With the recent acquisitions of KeVita and Bai beverages by major CPG players, it is clear to us now more than ever before that modern portfolio strategy has more or less accepted the necessity of bringing younger, premium brands into the portfolio as a long-term growth strategy.

But when in the life cycle should this be done?

The disposition of major CPG firms is still weighted toward acquiring younger brands with sales in excess of $100M — but how companies get there is changing due to the hypercompetitive marketplace for early-stage brands.

Average brand growth chart

Both recent beverage acquisitions represent the virtue in minority investments early on in the revenue growth of young brands deemed to have high potential for scaling.

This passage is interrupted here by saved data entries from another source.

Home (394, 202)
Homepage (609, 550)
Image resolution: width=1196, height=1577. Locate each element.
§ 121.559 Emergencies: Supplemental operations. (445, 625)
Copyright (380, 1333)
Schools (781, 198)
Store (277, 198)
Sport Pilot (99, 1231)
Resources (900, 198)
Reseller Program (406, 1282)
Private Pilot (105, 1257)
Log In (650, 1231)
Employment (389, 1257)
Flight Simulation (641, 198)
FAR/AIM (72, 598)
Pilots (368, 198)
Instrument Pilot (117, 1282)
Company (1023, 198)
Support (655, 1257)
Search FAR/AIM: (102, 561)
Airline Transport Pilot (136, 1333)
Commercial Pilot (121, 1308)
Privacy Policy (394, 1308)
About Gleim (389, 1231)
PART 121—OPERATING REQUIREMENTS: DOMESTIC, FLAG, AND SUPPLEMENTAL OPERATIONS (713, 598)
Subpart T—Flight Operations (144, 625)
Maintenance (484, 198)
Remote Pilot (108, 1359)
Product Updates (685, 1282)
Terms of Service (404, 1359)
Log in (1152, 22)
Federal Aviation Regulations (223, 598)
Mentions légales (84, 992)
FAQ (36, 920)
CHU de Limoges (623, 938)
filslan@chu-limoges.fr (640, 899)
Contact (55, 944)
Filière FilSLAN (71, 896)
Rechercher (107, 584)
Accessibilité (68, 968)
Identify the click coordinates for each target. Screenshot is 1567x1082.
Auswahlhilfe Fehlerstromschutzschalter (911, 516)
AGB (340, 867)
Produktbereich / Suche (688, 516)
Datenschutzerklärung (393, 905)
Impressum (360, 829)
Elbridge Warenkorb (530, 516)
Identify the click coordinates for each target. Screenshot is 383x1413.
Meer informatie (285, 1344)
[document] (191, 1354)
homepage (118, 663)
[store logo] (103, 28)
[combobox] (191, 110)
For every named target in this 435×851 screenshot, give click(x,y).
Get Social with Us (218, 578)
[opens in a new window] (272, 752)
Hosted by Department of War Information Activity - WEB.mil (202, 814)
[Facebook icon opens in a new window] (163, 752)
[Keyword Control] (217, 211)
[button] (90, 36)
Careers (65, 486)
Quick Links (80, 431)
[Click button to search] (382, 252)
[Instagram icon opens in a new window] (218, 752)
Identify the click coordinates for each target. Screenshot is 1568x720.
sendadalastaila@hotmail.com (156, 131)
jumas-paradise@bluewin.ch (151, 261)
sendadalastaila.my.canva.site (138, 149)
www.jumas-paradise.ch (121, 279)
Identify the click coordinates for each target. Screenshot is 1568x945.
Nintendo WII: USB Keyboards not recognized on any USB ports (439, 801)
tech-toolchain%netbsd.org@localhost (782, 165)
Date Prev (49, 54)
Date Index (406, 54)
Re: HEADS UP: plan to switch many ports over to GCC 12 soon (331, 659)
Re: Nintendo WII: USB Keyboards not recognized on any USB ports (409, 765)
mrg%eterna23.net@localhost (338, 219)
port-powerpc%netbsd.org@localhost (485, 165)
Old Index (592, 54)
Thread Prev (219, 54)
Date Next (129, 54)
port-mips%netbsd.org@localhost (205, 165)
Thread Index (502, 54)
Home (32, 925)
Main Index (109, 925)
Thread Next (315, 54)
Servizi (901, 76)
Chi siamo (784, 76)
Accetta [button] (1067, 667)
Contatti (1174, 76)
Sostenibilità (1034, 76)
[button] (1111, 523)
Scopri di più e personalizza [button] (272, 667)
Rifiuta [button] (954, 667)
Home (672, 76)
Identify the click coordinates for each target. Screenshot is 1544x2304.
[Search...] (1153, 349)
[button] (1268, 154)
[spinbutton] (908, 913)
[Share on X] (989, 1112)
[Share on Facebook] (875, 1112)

Yet other firms, like Hershey, have shown that acquiring as low as $20-30M may be required in the most competitive sectors of food and beverage to keep overall costs down on what is still, ultimately, one growth bet among many a company is having to fund.

In other words, if you’re trying to acquire for reasonable costs, it is not possible to actually wait until a young brand has reached what we term the mid-stage to reach out and strike a deal. You will have already been beaten by other suitors. 

But there is additional value in acquiring younger brands during the early stage. And that is the intangible value of being able to gain control of the business and fine-tune its marketing, distribution and R&D before VC or founders try to accelerate growth ‘by any means’ just to generate a sale. There is also the value of buying a younger brand at its more vulnerable stage of development where the fundamentally different consumer and go-to-market dynamics of premium brands are easier to learn and embrace within the organization. When your brand has less than 10% HH awareness, you fundamentally can’t succeed with mass market distribution plays easily executed by high-performing legacy-brand extensions. This becomes readily apparent when sales teams try to artificially throttle up early-stage brand distribution before it is warranted.

Portfolio strategy has clearly embraced the need for bringing younger, premium brands into the portfolio. But what we’re not seeing is the development of a separate go-to-market playbook for these businesses as they grow through the early stage and into the mid-stage.

It is the organization’s ability to develop such a playbook, we’re finding, that appears to determine its ability to successfully scale within the kind of distribution environment offered by a large company. Part of the ‘collective playbook’ that successful premium brands use includes recognizing early on in the life of the business whether or not there is a fatal flaw in product design that may prevent scaling (e.g., sensory nonstarters) or cause a consumer backfire (e.g., becoming seen as an impostor). This can be successfully addressed only in the early stage to avoid accumulating the wrong consumers or consumers (and retailers) who will soon be disappointed.

Acquiring younger, premium brands at a reasonable cost is one increasingly challenging feat. But it pales in comparison to learning how to scale premium brands carefully and maximize revenue creation as the business grows distribution. This is an art traditional line and general managers often never learned but increasingly are being asked to learn.